How I implemented json-to-elm

(5 times!)

Pretext

json-to-elm is a tool that can take many forms of input and generate valid Elm code. The tool is designed to reduce the amount of time developers spend writing decoders in Elm. We’ll discuss the reasoning behind creation and the 5 different implementation passes that took it to where it is today.

This post is intended to help promote some ideas on how to represent complex data inside Elm, in particularly, how abstract syntax trees can be used to create powerful tooling. It also focuses on the “get it done” mantra that I like to follow.

History

In the old days of Elm, nobody really used decoders that much. Nobody was using Elm in production — and so all Json endpoints were either examples, non-existant, or written just for Elm. They would either decode a single field, or just pull out small bits and pieces.

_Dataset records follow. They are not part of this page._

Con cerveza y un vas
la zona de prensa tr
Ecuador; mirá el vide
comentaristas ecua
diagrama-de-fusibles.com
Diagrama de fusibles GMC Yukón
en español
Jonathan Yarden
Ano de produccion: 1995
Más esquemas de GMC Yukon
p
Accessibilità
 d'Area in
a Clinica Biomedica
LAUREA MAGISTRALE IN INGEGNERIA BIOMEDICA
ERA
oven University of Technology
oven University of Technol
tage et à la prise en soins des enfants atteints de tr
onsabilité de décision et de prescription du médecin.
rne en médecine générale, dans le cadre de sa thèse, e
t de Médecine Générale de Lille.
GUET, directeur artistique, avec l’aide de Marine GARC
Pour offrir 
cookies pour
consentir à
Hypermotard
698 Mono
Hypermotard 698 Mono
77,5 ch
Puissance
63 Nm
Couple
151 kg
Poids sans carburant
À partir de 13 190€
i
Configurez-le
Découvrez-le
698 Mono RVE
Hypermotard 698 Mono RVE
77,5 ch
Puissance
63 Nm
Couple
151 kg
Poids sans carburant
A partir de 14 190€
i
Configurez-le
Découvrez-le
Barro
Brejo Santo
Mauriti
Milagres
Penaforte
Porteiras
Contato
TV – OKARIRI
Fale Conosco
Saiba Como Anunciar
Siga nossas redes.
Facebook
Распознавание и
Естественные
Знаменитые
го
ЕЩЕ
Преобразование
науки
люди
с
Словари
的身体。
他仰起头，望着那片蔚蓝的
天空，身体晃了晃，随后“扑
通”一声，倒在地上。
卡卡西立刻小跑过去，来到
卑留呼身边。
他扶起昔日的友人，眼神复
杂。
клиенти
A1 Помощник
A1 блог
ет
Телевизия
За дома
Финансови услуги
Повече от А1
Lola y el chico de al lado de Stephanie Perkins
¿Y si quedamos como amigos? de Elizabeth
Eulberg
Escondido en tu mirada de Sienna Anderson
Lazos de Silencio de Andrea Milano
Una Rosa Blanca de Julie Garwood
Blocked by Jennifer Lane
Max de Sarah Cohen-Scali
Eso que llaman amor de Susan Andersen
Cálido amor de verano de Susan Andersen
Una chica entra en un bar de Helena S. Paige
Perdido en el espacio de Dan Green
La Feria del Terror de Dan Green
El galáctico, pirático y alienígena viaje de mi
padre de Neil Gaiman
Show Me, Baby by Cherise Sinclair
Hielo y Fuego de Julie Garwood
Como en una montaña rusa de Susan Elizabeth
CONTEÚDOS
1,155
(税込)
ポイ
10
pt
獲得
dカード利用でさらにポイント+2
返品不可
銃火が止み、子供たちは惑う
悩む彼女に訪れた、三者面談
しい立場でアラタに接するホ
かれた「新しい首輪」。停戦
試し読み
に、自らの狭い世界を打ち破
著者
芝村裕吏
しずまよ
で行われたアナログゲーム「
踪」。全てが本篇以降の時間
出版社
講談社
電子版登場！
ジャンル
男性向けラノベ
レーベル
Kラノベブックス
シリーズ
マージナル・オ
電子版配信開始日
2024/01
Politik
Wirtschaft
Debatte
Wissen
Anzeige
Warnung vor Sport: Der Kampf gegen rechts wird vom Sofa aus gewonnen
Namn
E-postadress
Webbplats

In production, though, your APIs might not always be so nice. In fact, the majority of decoders I’ve seen in production have had more fields that the Core Json library can handle. In times long past, we would use the infix operator |: from the Json.Decode.Extra package. Which means we would have code that looks like this:

decodeModel : Json.Decode.Decoder Model
decodeModel =
Json.Decode.succeed Model
|: ("language" := Json.Decode.string)
|: ("repos" := Json.Decode.list decodeRepo)
|: ("templates" := decodeTemplates)

As I discussed in Json decoding is still hard, this has a number of flaws. It’s hard to refactor, the error messages are no good, you can introduce runtime errors in your code just by reordering fields in your model during refactoring. You can also generate all of this automatically. In fact, I did, by putting

type alias Model = 
{ language : String
, repos : List Repo
, templates : Templates
}

into http://json2elm.com, and it generated the decoders for me. I wrote this while at NoRedInk, and I faced a whole bunch of problems when fleshing out a new feature due to Json decoders. I like to believe that if a task takes a long time and it can be automated, it should be automated. So, I should automate it!

First implementation (Python)

My first goal was to take a JSON blob as input, and generate the type alias, the decoder, and the encoder for that JSON blob. I wrote a working implementation of this in Python in about 20 minutes. You can find it here, but let’s take a look at the interesting parts.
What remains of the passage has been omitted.